By William Gaatjes on 7/18/2008 9:28:58 AM , Rating: 2
I happen to own an ipod classic and i am very happy with it.

With Apple you get that the software/hardware that you buy actually does to the full extent of it capabilities what Apple promises it would do. You don't get that aftertaste
as when using Microsoft. Apple looks at the details and that is what makes them different and succesfull.


RE: And people say politics is shallow?
By William Gaatjes on 7/18/2008 9:35:54 AM , Rating: 2
Look at the mighty mouse. It has no buttons, only touch sensitive spots on its case where buttons would be with an ordinary mouse. Now you would think that it is nothing special. Give it to a woman and the first thing she says is :heey that is a lot easier to clean. :)
It may be a stupid example but it is 1 real life example why people would buy a mighty mouse. :)

And i have to agree it is easier to clean. I only wish i could buy a mighty mouse in black/siler or black /mettalic blue. :)


RE: And people say politics is shallow?
By maven81 on 7/18/2008 12:31:18 PM , Rating: 2
If the best thing you can say about a mouse is that it's easier to clean...
Never mind that it's ergonomics are horrible, and there are far more comfortable mice out there, or that the built in trackball is a joke, or that the lack of physical buttons makes it harder to use, not easier...
There's a reason PC manufacturers don't make mice like these, it's an example of style over substance.
Just like my macbook pro... it may be thin... but it gets hot as hell. Do you think someone like HP couldn't make a laptop that thin? Of course they can... but I think their engineers understand the trade offs of such a design.

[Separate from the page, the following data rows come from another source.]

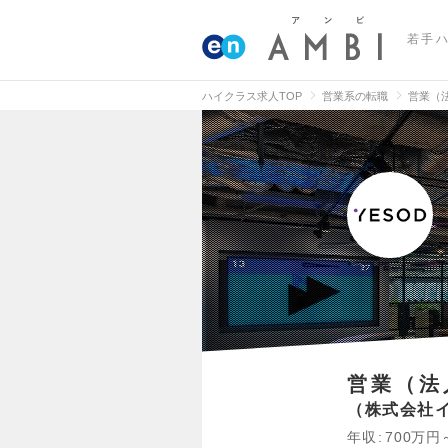
若手
ハイクラス求人TOP
営業系の転職
営業（
営業（法
株式会社
年収
700万円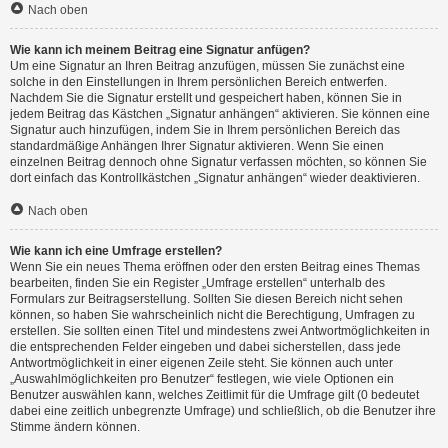
Nach oben
Wie kann ich meinem Beitrag eine Signatur anfügen?
Um eine Signatur an Ihren Beitrag anzufügen, müssen Sie zunächst eine
solche in den Einstellungen in Ihrem persönlichen Bereich entwerfen.
Nachdem Sie die Signatur erstellt und gespeichert haben, können Sie in
jedem Beitrag das Kästchen „Signatur anhängen“ aktivieren. Sie können eine
Signatur auch hinzufügen, indem Sie in Ihrem persönlichen Bereich das
standardmäßige Anhängen Ihrer Signatur aktivieren. Wenn Sie einen
einzelnen Beitrag dennoch ohne Signatur verfassen möchten, so können Sie
dort einfach das Kontrollkästchen „Signatur anhängen“ wieder deaktivieren.
Nach oben
Wie kann ich eine Umfrage erstellen?
Wenn Sie ein neues Thema eröffnen oder den ersten Beitrag eines Themas
bearbeiten, finden Sie ein Register „Umfrage erstellen“ unterhalb des
Formulars zur Beitragserstellung. Sollten Sie diesen Bereich nicht sehen
können, so haben Sie wahrscheinlich nicht die Berechtigung, Umfragen zu
erstellen. Sie sollten einen Titel und mindestens zwei Antwortmöglichkeiten in
die entsprechenden Felder eingeben und dabei sicherstellen, dass jede
Antwortmöglichkeit in einer eigenen Zeile steht. Sie können auch unter
„Auswahlmöglichkeiten pro Benutzer“ festlegen, wie viele Optionen ein
Benutzer auswählen kann, welches Zeitlimit für die Umfrage gilt (0 bedeutet
dabei eine zeitlich unbegrenzte Umfrage) und schließlich, ob die Benutzer ihre
Stimme ändern können.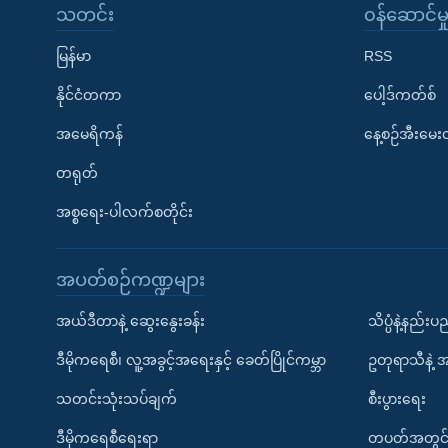
သတင်း
၀န်ဆောင်မှ
မြန်မာ
RSS
နိုင်ငံတကာ
ပေါ့ဒ်ကတ်စ်
အမေရိကန်
နေ့စဉ်အီးမေ
တရုတ်
အစ္စရေး-ပါလက်စတိုင်း
အပတ်စဉ်ကဏ္ဍများ
အယ်ဒီတာနဲ့ ဆွေးနွေးခန်း
သိပ္ပံနဲ့နည်း
ဒီမိုကရေစီ၊ လူ့အခွင့်အရေးနှင့် ခေတ်ပြိုင်ကမ္ဘာ
ဥတုရာသီနဲ့ 
သတင်းသုံးသပ်ချက်
စီးပွားရေး
ဒီမိုကရေစီရေးရာ
တပတ်အတွင်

By William Gaatjes on 7/18/2008 2:57:10 PM , Rating: 2
I don't actually own one. I just toyed with it and feels ok.
I don't have any problem not feeling a "click ". As long as it's fast i am ok with it.

I stick with my logitech G1 optical mouse since i am a lefty and it is a comfortable mouse. But if i buy ever a new mouse i might actually consider that mighty mouse. That X,Y, scrollbal looks interesting and it has a middle mouse button function. And a squeeze button on the sides.

Since it is suited for us lefty's too, i am interested but only if they sort out that chording issue. Since pressing LMB and RMB at the same time is pretty common under windows.